◆ Task goal ◆
In the material below, find the line with "IHR DACKEL-EXPERTE" and the line with "اگرگلگت میں پاکستان". Output exactly those two lines and all lines between them, leaving out pictures.

◆ Task material ◆
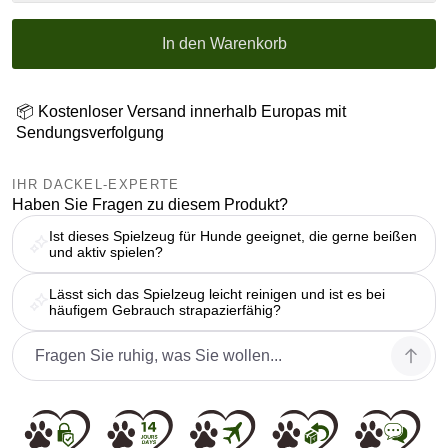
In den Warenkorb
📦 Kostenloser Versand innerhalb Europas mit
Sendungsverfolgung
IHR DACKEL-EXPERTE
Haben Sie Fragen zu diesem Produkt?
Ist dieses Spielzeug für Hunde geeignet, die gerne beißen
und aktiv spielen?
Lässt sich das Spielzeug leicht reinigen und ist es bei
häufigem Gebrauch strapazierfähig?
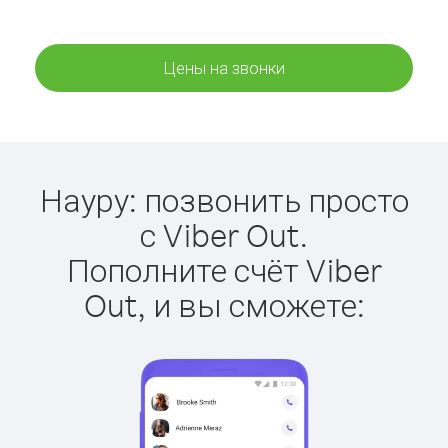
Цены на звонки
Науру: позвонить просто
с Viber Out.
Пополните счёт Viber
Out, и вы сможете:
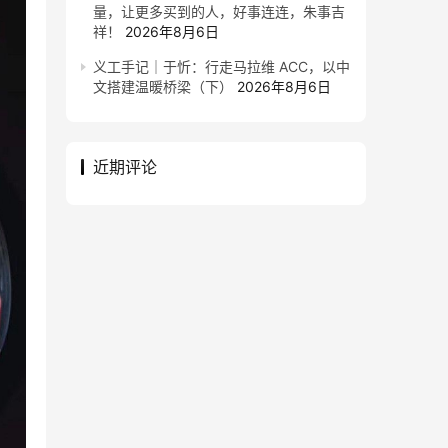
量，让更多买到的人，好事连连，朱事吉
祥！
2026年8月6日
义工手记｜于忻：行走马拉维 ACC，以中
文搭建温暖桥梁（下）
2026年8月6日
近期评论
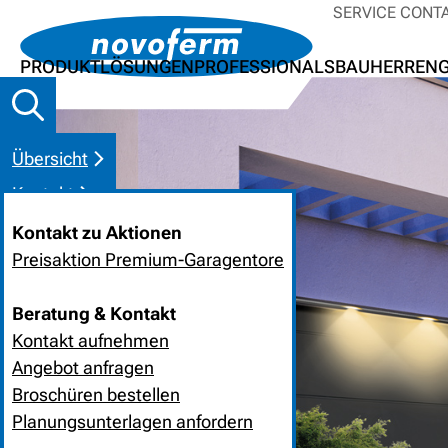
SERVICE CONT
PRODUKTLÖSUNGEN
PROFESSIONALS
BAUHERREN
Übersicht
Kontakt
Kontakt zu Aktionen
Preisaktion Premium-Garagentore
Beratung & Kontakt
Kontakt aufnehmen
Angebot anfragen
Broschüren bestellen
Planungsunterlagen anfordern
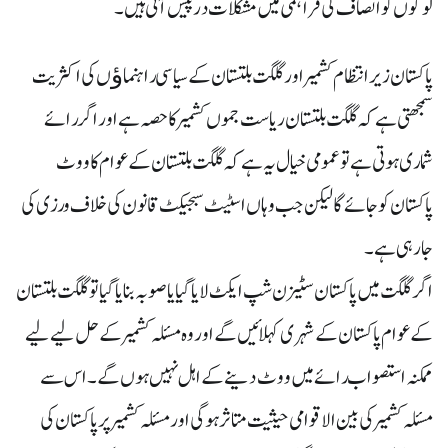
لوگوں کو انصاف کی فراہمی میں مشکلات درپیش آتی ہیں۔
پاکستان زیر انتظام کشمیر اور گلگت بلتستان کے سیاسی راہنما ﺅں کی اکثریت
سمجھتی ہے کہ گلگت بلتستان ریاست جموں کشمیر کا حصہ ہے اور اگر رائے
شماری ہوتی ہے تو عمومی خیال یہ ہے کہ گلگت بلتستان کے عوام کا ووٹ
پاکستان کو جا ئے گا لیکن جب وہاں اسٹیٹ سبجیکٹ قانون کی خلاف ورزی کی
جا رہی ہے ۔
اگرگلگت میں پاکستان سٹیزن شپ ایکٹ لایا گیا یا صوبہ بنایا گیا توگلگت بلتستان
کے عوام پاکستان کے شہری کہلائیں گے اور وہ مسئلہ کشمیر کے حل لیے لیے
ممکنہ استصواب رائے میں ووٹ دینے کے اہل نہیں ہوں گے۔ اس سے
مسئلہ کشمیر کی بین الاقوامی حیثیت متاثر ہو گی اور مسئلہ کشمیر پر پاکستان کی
* * *
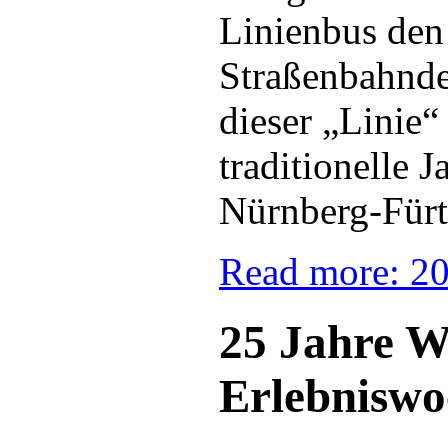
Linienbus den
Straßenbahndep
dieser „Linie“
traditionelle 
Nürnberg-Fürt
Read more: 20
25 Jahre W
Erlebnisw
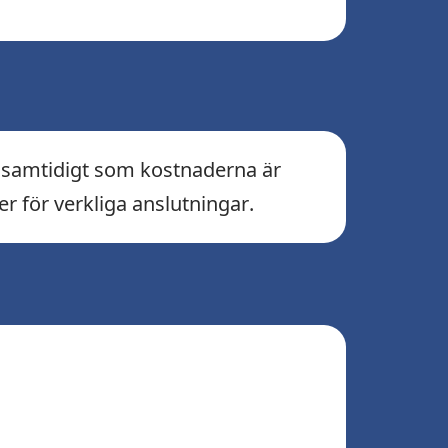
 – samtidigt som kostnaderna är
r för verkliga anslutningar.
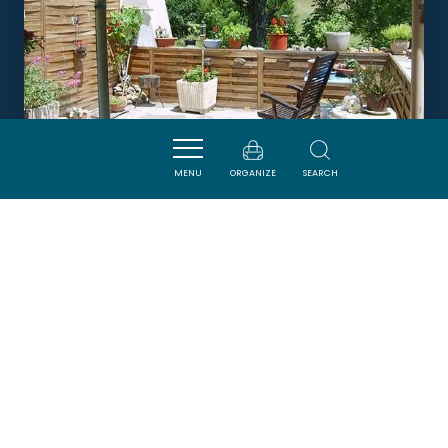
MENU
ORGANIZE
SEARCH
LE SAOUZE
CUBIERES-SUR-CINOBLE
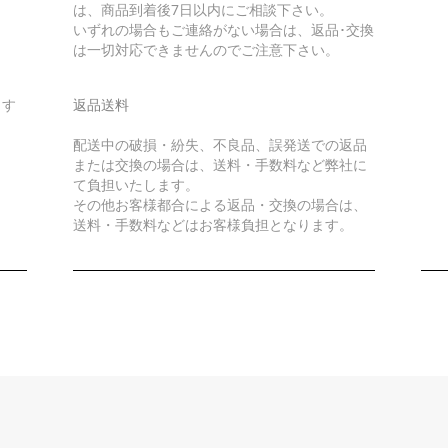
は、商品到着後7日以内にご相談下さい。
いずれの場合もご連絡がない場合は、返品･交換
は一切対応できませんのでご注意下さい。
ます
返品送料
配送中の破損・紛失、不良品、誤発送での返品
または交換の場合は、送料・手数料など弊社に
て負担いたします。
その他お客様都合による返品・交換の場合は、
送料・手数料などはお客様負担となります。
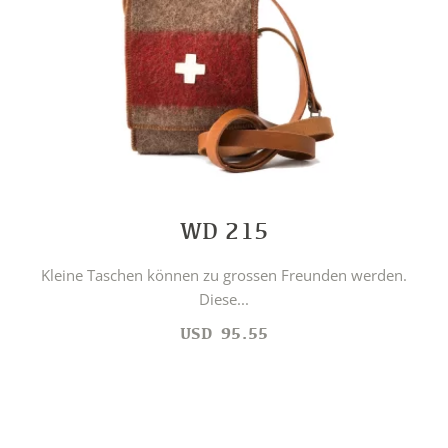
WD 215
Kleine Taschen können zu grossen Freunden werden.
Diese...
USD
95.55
--
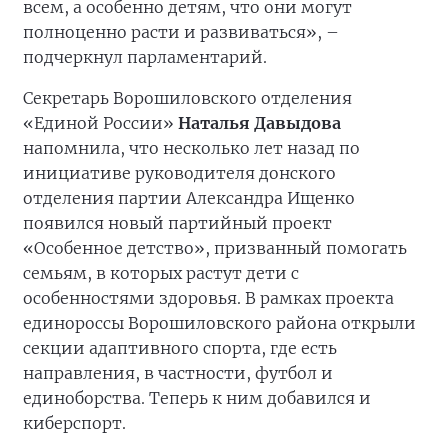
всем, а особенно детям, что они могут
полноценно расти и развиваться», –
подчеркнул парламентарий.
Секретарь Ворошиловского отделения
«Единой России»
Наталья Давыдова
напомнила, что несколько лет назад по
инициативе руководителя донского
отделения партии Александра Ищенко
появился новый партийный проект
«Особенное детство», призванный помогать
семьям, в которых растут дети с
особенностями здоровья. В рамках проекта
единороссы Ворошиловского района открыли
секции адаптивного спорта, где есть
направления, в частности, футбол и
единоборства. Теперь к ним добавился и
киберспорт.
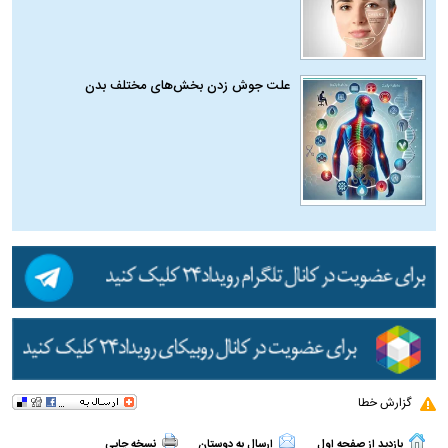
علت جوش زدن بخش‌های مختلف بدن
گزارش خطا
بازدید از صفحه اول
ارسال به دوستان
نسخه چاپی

◆ Solution to the exercise ◆
IHR DACKEL-EXPERTE
Haben Sie Fragen zu diesem Produkt?
Ist dieses Spielzeug für Hunde geeignet, die gerne beißen
und aktiv spielen?
Lässt sich das Spielzeug leicht reinigen und ist es bei
häufigem Gebrauch strapazierfähig?
Цены на звонки
Науру: позвонить просто
с Viber Out.
Пополните счёт Viber
Out, и вы сможете:
量，让更多买到的人，好事连连，朱事吉
祥！
2026年8月6日
义工手记｜于忻：行走马拉维 ACC，以中
文搭建温暖桥梁（下）
2026年8月6日
近期评论
SERVICE CONT
PRODUKTLÖSUNGEN
PROFESSIONALS
BAUHERREN
Übersicht
Kontakt
Kontakt zu Aktionen
Preisaktion Premium-Garagentore
Beratung & Kontakt
Kontakt aufnehmen
Angebot anfragen
Broschüren bestellen
Planungsunterlagen anfordern
لوگوں کو انصاف کی فراہمی میں مشکلات درپیش آتی ہیں۔
پاکستان زیر انتظام کشمیر اور گلگت بلتستان کے سیاسی راہنما ﺅں کی اکثریت
سمجھتی ہے کہ گلگت بلتستان ریاست جموں کشمیر کا حصہ ہے اور اگر رائے
شماری ہوتی ہے تو عمومی خیال یہ ہے کہ گلگت بلتستان کے عوام کا ووٹ
پاکستان کو جا ئے گا لیکن جب وہاں اسٹیٹ سبجیکٹ قانون کی خلاف ورزی کی
جا رہی ہے ۔
اگرگلگت میں پاکستان سٹیزن شپ ایکٹ لایا گیا یا صوبہ بنایا گیا توگلگت بلتستان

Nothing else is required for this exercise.